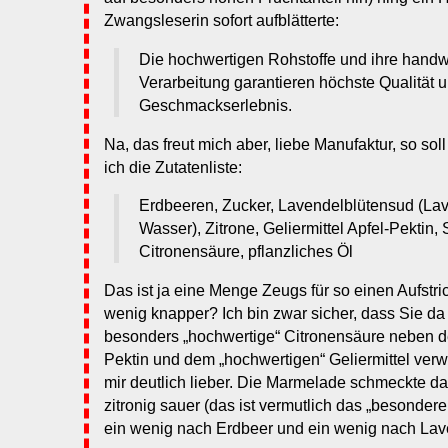
Zwangsleserin sofort aufblätterte:
Die hochwertigen Rohstoffe und ihre handw
Verarbeitung garantieren höchste Qualität 
Geschmackserlebnis.
Na, das freut mich aber, liebe Manufaktur, so sol
ich die Zutatenliste:
Erdbeeren, Zucker, Lavendelblütensud (Lav
Wasser), Zitrone, Geliermittel Apfel-Pektin,
Citronensäure, pflanzliches Öl
Das ist ja eine Menge Zeugs für so einen Aufstric
wenig knapper? Ich bin zwar sicher, dass Sie da 
besonders „hochwertige“ Citronensäure neben 
Pektin und dem „hochwertigen“ Geliermittel ver
mir deutlich lieber. Die Marmelade schmeckte d
zitronig sauer (das ist vermutlich das „besonde
ein wenig nach Erdbeer und ein wenig nach Lav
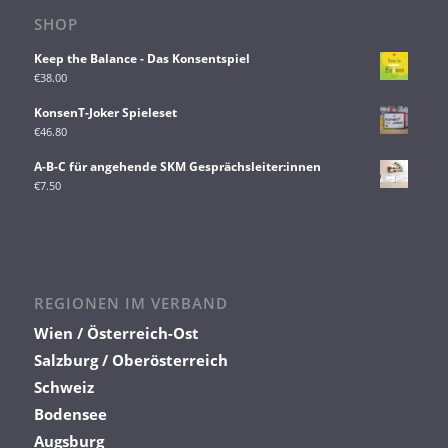
SHOP
Keep the Balance - Das Konsentspiel
€
38.00
KonsenT-Joker Spieleset
€
46.80
A-B-C für angehende SKM Gesprächsleiter:innen
€
7.50
REGIONEN IM VERBAND
Wien / Österreich-Ost
Salzburg / Oberösterreich
Schweiz
Bodensee
Augsburg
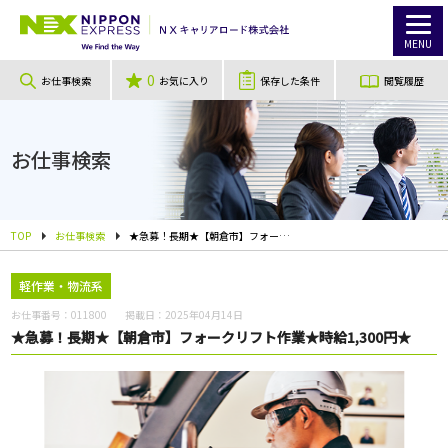
MENU
0
お仕事検索
お気に入り
保存した条件
閲覧履歴
お仕事検索
TOP
お仕事検索
★急募！長期★【朝倉市】フォークリフト作業★時給1,300円★
軽作業・物流系
お仕事番号：
011800
掲載日：
2025年04月14日
★急募！長期★【朝倉市】フォークリフト作業★時給1,300円★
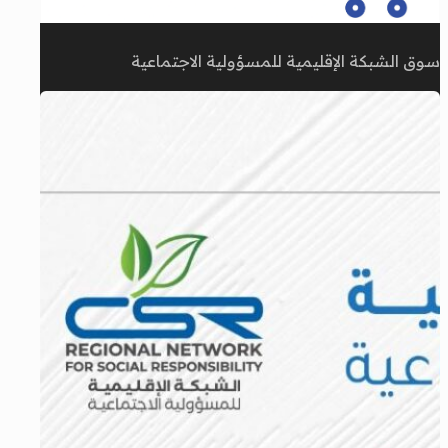
سوق الشبكة الإقليمية للمسؤولية الاجتماعية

------------------------------------------------------------------------

#### [WHAT IS BEING ASKED]
Beginning with the line that holds "zitronig sauer (das", write out exactly the lines down to the end of the material above, and no others. Pictures are not part of the copy.

#### [TASK ANSWER]
zitronig sauer (das ist vermutlich das „besonde
ein wenig nach Erdbeer und ein wenig nach Lav
SHOP
Keep the Balance - Das Konsentspiel
€
38.00
KonsenT-Joker Spieleset
€
46.80
A-B-C für angehende SKM Gesprächsleiter:innen
€
7.50
REGIONEN IM VERBAND
Wien / Österreich-Ost
Salzburg / Oberösterreich
Schweiz
Bodensee
Augsburg
MENU
0
お仕事検索
お気に入り
保存した条件
閲覧履歴
お仕事検索
TOP
お仕事検索
★急募！長期★【朝倉市】フォークリフト作業★時給1,300円★
軽作業・物流系
お仕事番号：
011800
掲載日：
2025年04月14日
★急募！長期★【朝倉市】フォークリフト作業★時給1,300円★
سوق الشبكة الإقليمية للمسؤولية الاجتماعية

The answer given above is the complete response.